CHAPITRE TROISIEME
UNE MODERNISATION DES TRANSMISSIONS À TITRE GRATUIT NÉCESSAIRE
ET ATTENDUE
Les
développements qui précèdent font apparaître la
nécessité d'une réforme du droit des transmissions
à titre gratuit. En effet, le droit positif français, dont
l'origine est aujourd'hui lointaine, présente des défauts et
incohérences. Ses mécanismes trop complexes, en ce qu'ils
comportent une multitude de barèmes et abattements et plus encore
d'exonérations très spécifiques, mériteraient
d'être simplifiés. D'une manière générale,
les droits de donation et de succession français privilégient des
tarifs élevés, corrigés partiellement par des
réductions d'assiette, exposant comme on l'a vu la France à la
concurrence fiscale de ses voisins.
En outre, l'appartenance de la France à l'Union européenne et
plus encore l'adoption de la monnaie unique sont autant de raisons pour
procéder à une réforme tendant à une meilleure
harmonisation de notre droit avec celui applicable dans l'Union
européenne.
Toutefois, il paraît préférable de se garder d'entreprendre
une réforme qui ne serait constituée que de modifications faites
par « à-coups », afin de ne pas aboutir à
l'effet inverse de ceux recherchés, à savoir la simplicité
et l'efficacité. C'est pourquoi une réforme globale devrait
être aujourd'hui privilégiée.
Toute réforme fiscale doit tendre vers deux objectifs parfois
malaisés à combiner que sont le respect de
l'égalité de traitement devant l'impôt entre tous les
contribuables et l'efficacité budgétaire, à la fois macro
et micro-économique.
S'agissant de l'égalité devant l'impôt, force est
d'admettre que c'est en simplifiant les mécanismes d'imposition que ce
principe serait le mieux respecté. Le paradoxe réside dans le
fait que l'existence de taux d'imposition élevés entraîne
généralement la multiplication des régimes spéciaux
et des cas d'exonération.
Quant aux considérations d'efficacité, que l'on se place sous
l'angle économique ou budgétaire, le résultat passe,
semble-t-il, par l'élargissement de l'assiette et par l'abaissement
concomitant des taux. A cet égard, il convient de noter que le Conseil
des impôts était arrivé à cette conclusion en 1998.
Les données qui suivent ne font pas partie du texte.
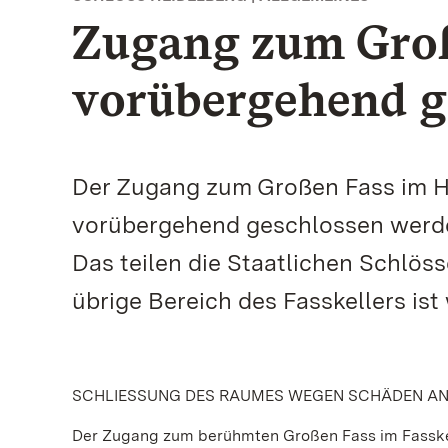
Zugang zum Groß
vorübergehend g
Der Zugang zum Großen Fass im H
vorübergehend geschlossen werden
Das teilen die Staatlichen Schlö
übrige Bereich des Fasskellers ist
SCHLIESSUNG DES RAUMES WEGEN SCHÄDEN AN
Der Zugang zum berühmten Großen Fass im Fasskel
Il préconisait l'élargissement de l'assiette, notamment par la
taxation des contrats d'assurance vie, mais en contrepartie une baisse des
taux. On constate aujourd'hui que ces produits rentrent désormais dans
la base d'imposition des droits de mutation mais qu'en revanche, les taux
d'imposition n'ont pas été abaissés.
C'est pourquoi les réformes proposées ci-après nous
paraissent devoir être pensées à la lumière des
possibilités d'élargissement de l'assiette des droits de mutation
à titre gratuit envisageables, par exemple par la suppression de
l'exonération prévue en matière d'oeuvres d'art ou de
biens forestiers. En effet, la différence de traitement entre
l'héritier d'une entreprise, productrice de richesses et
génératrice d'emplois, et celui qui hérite d'une
importante collection d'oeuvres d'art exonérée de droits de
succession peut paraître critiquable.
La réforme à entreprendre serait différente selon la
politique retenue. En effet, dans une optique à court terme, la
réforme pourrait consister à réformer simplement les
barèmes d'imposition. Une telle réforme ouvrirait
néanmoins le flanc à critique, dans la mesure où par son
manque d'envergure, elle ne permettrait sans doute pas de résoudre
l'ensemble des difficultés soulevées par l'état actuel du
droit des mutations à titre gratuit français.
A l'opposé, une politique de réforme de plus vaste envergure
consisterait à refondre en profondeur le droit des donations et
successions. Une telle réforme suivrait alors trois axes principaux :
-
• Réforme ou simple revalorisation des barèmes ;
• Reconnaissance de la spécificité de l'entreprise en facilitant sa transmission ;
• Modernisation du droit au regard de l'évolution qu'a subit notre société ces dernières années.